Era tarde, hacia frío y estaba cansado. Una triada nada recomendable porque normalmente no suele augurar nada bueno cuando estas de guardia. Los años perros te han hecho aprender a palos en los lomos que es mejor no pensar en ello, pues cualquier situación es susceptible de empeorar. Especialmente estando de guardia. 

Dejemos aquí unos segundos de sonrisa y reflexión para quienes leen estas líneas y han pasado por ello. Una vez evocados los últimos recuerdos particulares y cabeceado un poco, continuemos con el relato. 

Decía que como buen perro apaleado, evito estas reflexiones todo lo que puedo por el terror que impone su efecto imán, pero es que hacía frío y estaba muerto de sueño, así que los minutos parecían sumarse en vez de restarse, y yo no veía la hora de que terminase el tormento. Por eso, cuando sonó el timbre, desagradable y chicharrero, me levanté del sillón jurando en arameo clásico, seguro al cien por cien de que se avecinaba el Apocalipsis. Me lo estaba buscando. 

En la puerta, azotados por el viento helado, había una pareja joven. El sujetaba una Maxicosi de donde sobresalían veinte mil mantas y toquillas, y ella tenía los ojos rojos enmarcados por mil arrugas de cansancio infinito y una pena sobre los hombros que le pesaba más que el abrigo mal cerrado con que se protegía de la noche imposible. 

Pensé en los clásicos mocos nocturnos que tanto nos gustan en los servicios de guardia aquí y en Kuala-Lumpur, pero el padre de la criatura invisible me dejó un correcto buenas noches mientras se dirigió sin titubeos a colocar el cuco sobre una de las sillas de plástico de la sala de espera con sumo cuidado, separando algo los ropajes para que circularan una o dos moléculas de oxígeno. Ella enfiló derecha hacia la luz de la consulta, en un camino sin duda recorrido anteriormente, de los que dejan recuerdo, y se dejó caer junto a la mesa, sacando su tarjeta y esperando a que me sentase. 

Sigo recordando sus ojos exhaustos, el pelo desordenado y un aura de fragilidad de las que me aterroriza dañar con alguna torpeza. Cuando detecto un marco tan delicado procuro ser parco en palabras, pero generoso en sonrisas. Las utilizo como si fuera papel de burbujas, e intento rodear a cada uno de nosotros, a cada uno de los objetos incluso, con ellas, como si fuéramos porcelana china por desembalar. 

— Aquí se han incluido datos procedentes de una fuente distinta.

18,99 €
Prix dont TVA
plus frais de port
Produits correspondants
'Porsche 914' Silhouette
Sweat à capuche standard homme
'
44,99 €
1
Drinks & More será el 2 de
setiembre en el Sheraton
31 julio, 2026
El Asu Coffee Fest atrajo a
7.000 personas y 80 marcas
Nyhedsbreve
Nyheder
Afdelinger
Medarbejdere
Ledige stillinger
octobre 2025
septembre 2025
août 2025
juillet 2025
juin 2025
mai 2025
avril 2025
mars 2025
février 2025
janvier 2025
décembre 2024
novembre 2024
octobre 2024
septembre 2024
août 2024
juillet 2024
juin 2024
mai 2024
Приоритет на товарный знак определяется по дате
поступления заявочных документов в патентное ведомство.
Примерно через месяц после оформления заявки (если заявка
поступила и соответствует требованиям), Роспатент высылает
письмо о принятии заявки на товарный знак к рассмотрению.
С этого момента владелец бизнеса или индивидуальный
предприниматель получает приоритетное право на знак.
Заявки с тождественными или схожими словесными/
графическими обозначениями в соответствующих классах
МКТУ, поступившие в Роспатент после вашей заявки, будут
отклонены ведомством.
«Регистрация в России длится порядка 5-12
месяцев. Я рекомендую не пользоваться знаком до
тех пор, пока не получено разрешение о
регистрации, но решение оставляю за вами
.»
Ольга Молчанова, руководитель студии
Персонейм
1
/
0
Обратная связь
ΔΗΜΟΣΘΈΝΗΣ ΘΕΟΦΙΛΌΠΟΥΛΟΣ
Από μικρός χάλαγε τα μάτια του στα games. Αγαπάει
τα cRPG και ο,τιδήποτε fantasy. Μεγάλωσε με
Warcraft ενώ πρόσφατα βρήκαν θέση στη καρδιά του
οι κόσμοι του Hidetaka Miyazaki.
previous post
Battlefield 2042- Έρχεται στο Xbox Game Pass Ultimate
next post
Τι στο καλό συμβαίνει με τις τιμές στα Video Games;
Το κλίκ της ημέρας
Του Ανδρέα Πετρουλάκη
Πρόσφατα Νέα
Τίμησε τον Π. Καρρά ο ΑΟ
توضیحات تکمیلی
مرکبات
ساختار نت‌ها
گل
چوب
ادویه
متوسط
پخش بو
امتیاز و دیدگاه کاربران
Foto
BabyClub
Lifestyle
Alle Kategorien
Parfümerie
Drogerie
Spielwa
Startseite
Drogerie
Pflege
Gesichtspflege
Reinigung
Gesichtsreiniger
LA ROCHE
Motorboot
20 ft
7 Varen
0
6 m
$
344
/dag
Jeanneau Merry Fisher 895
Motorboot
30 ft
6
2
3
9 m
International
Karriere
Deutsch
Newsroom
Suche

No es fácil tratar pacientes que no conoces de nada, es un poco ser trapecista sin red. Y a mí me dan bastante miedo las alturas. Por eso me manejo mejor en las bajuras de mis pueblos, donde me siento más cerca de los sentimientos. Así las cosas, confiado en haber utilizado suficiente papel de burbujas, me ofrecí a ayudar a aquella mujer en lo que me pidiera. Yo creo que la descolocó un tanto la fórmula, o que se sintió cómoda con tanta burbuja. Lo cierto es que me pidió que le retirara la leche. Quería dejar de dar el pecho a su bebé. 

Entonces lloró. Yo saque más papel de burbujas, mientras ella se sonaba los mocos. Repartí sonrisas y obviedades a partes iguales. Seguro que estás agotada, los primeros días en casa son muy duros, no te preocupes, esta sensación de tristeza es muy frecuente. Quería dejar de una vez los tópicos así que opté por cerrar el pico y darla tiempo a que se sorbiera las lágrimas y dijera algo. 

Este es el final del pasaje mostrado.